Nevertheless, shares of Inovio (Nasdaq: INO) fell sharply on the news and were down 30% or more on the Nasdaq after markets opened Monday.

Meanwhile, British drugmaker AstraZeneca resumed the trials of the vaccine it developed with the University of Oxford, AZD1222, in the U.K., following a hold placed on them by that country’s drug regulator, the Medicines and Healthcare products Regulatory Agency, after a participant suffered an adverse event.

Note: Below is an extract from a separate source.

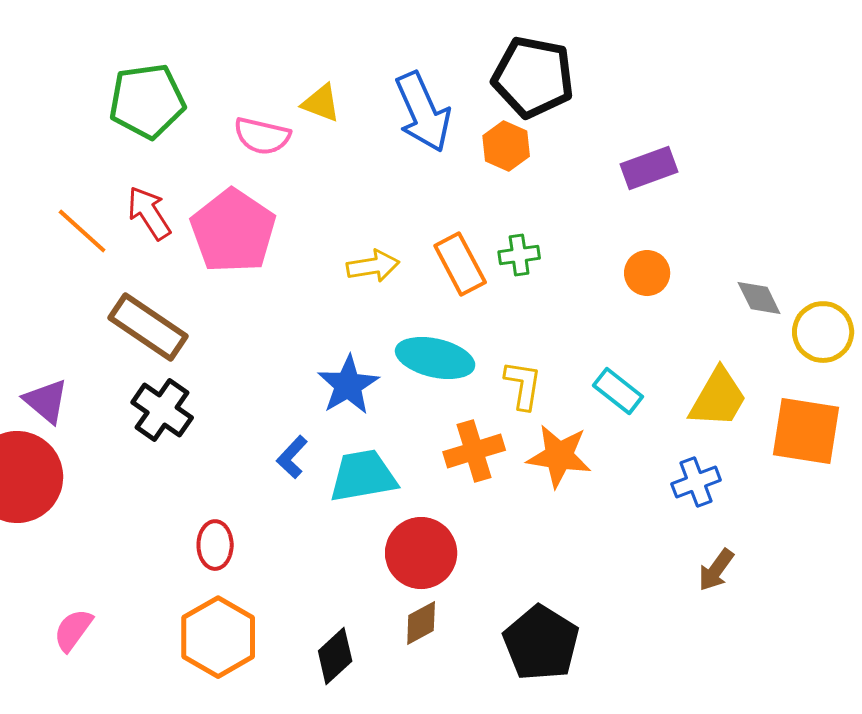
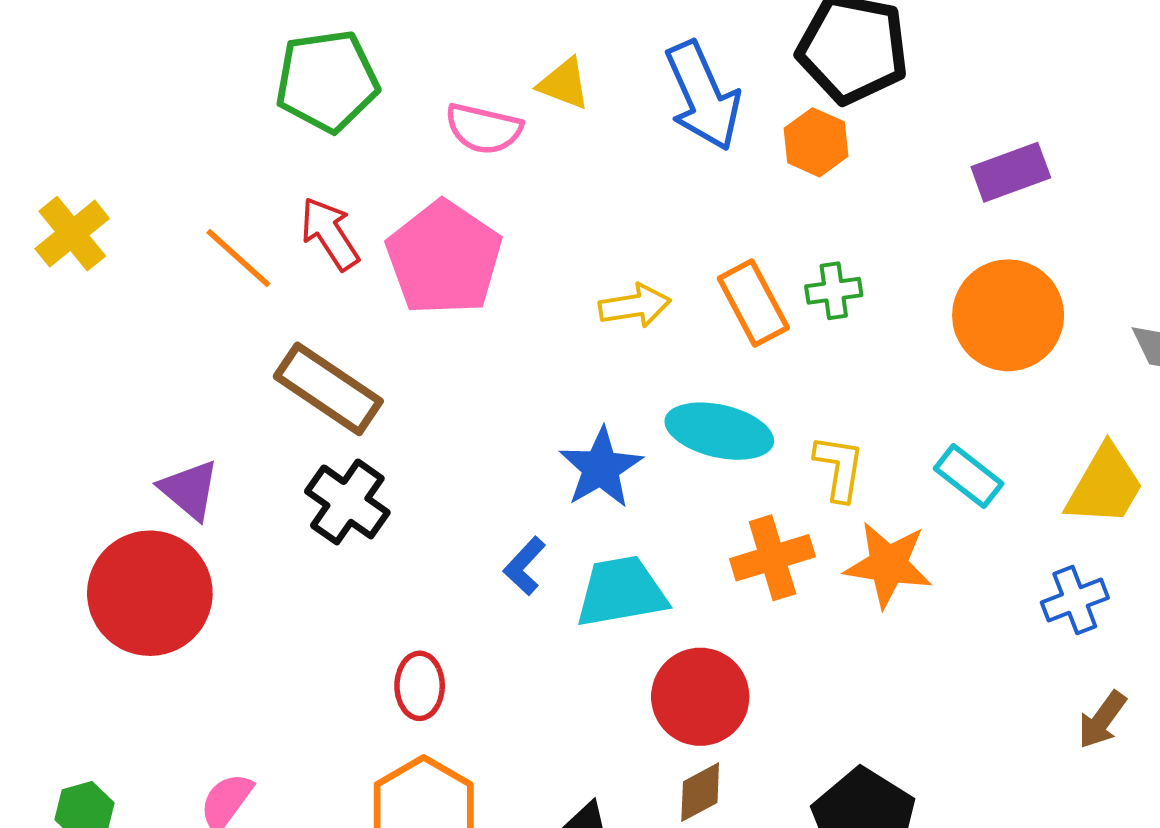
orange circle: (647, 273) -> (1008, 315), size x1.8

However, a planned Phase III trial of AZD1222 in the U.S., posted on ClinicalTrials.gov last month, remains on hold, Department of Health and Human Services Secretary Alex Azar told CNBC last week. The entry on the website for the 30,000-participant study was posted on Aug. 18, but has not been updated since then.

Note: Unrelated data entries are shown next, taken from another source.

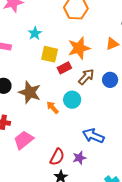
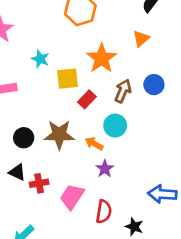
red rectangle: (64, 68) -> (87, 99), moved
blue arrow: (93, 136) -> (162, 194), moved
red semicircle: (57, 157) -> (104, 212), moved
purple star: (79, 158) -> (105, 169), moved

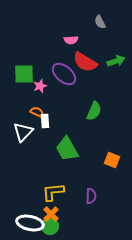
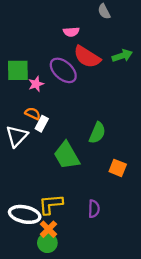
green semicircle: (94, 111) -> (97, 133), moved
white rectangle: (45, 121) -> (42, 124), turned 32
white ellipse: (30, 223) -> (25, 214), moved

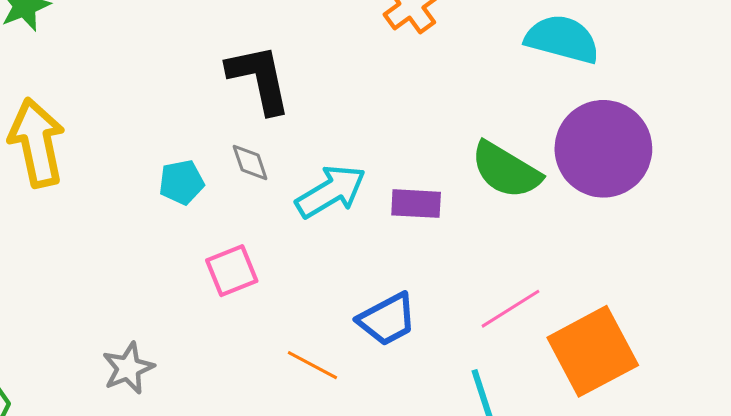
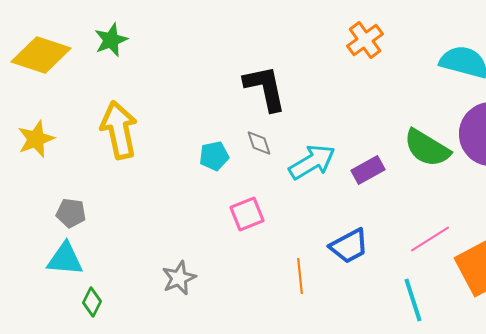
purple rectangle: (416, 204) -> (368, 170), turned -32
orange line: (312, 365) -> (300, 276), turned 56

Meanwhile, several other companies have already entered their vaccines against SARS-CoV-2 into late-stage development. These include Moderna, which is running a Phase III study of 30,000 participants of its messenger RNA vaccine, mRNA-1273, and the Phase III study of another mRNA-based vaccine, Pfizer and BioNTech’s BNT162b2. Johnson & Johnson announced last week the initiation of a late-stage trial of its vaccine, which is administered via a single shot, compared with the two shots needed for most Covid-19 vaccines.